By FaceMaster on 9/3/2010 7:12:05 AM , Rating: 2
There's more than just wood in paper. I believe that it also requires clay, which isn't quite as renewable.


RE: Hmm...
By phxfreddy on 9/8/2010 12:18:37 AM , Rating: 1
We should be cutting down more trees. Why? Here is the explanation that poor liberal arts major Tiffany is too bone headed of a liberal to understand:

When a tree falls in the forest it rots. Rot is the metabolic outcome of fungus eating the energy in the form of carbohydrates in the tree. When they do so they put out Carbon Dioxide. So EVERY last little bit of CO2 that is taken out of the air is returned to the air.

The only way this does not occur is if it is sequestered in something like a house where the rot is held at bay. ( if then )

But none of this matters to a liberal....why???

Fact is MMGW is a scam. It is successful because it makes untechnical people who lack the skills to be relevant in this ever more technological age are made to feel important by fighting "ManBearPig".

Fact is Tiffany....you need to go back to school and get a real degree if you want to be relevant. You poor sorry excuse for a "technical writer". Fiction suits you better.


RE: Hmm...
By torpor on 9/14/2010 10:15:23 AM , Rating: 2
What if you don't leave the tree rot, genius?
What if you made it into...you know....a book?
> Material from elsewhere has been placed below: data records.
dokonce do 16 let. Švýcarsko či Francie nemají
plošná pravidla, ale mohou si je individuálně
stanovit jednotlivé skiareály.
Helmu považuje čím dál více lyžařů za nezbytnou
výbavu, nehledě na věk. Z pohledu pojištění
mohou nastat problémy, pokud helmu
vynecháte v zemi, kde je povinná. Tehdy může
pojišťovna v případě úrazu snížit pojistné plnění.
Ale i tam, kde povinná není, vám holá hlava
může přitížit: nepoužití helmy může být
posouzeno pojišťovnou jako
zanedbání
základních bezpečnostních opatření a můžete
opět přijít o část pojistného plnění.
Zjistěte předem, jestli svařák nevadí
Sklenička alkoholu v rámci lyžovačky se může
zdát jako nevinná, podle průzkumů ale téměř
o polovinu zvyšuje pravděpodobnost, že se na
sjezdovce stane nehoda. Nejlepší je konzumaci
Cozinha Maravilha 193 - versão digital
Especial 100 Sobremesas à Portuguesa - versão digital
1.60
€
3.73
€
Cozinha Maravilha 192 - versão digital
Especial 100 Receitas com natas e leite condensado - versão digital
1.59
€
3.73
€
Maybe Tiffany is smarter than you after all.


One major assumption
By BBeltrami on 8/31/2010 12:16:41 PM , Rating: 2
For the analysis to be accurate, a kindle subscription must mean a paper subscription ceased. There is no actual evidence provided to support this aspect of the authors claim, just conjecture and math.

Currently print subscriptions, be they newspaper or magazine, are in epic freefall. This in itself is good news for the eco-minded.
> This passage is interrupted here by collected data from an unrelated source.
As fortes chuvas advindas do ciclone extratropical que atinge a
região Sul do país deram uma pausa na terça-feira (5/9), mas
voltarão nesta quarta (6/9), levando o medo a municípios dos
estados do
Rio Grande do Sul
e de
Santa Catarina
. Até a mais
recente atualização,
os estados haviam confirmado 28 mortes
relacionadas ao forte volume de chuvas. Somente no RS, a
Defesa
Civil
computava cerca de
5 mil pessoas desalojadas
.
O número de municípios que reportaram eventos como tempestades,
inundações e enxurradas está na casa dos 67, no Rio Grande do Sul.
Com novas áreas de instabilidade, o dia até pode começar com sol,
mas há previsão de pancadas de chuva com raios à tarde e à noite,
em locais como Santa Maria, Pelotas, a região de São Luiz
But the kindle opens a door to a world of easily accessible and convenient reading materials. It's totally different; the author disregards this. Kindle users download lots of books and magazines that we would never actually buy in printed format.

I mean, think about it from the other direction: If the Kindle and all services were stopped today, does anyone actually believe Kindle users would subscribe to all the print magazines they have in their Kindle and buy paper replacements of the books? Anyone?




RE: One major assumption
By namechamps on 8/31/2010 3:59:34 PM , Rating: 2
Why wouldn't they.

Subscriptions and books cost money. Most people who buy an ebook intend to read it. If they didn't have an ebook they would read a paper book.

Now many the convenience of e-media leads to increased consumption however the idea that people would stop buying books if there were no ebooks is silly.


RE: One major assumption
By zephyrprime on 9/9/2010 11:11:51 AM , Rating: 2
"Currently print subscriptions, be they newspaper or magazine, are in epic freefall. This in itself is good news for the eco-minded."

Isn't that pretty good evidence that a kindle subscription causes a paper subscription to cease? Self pwnage FTW!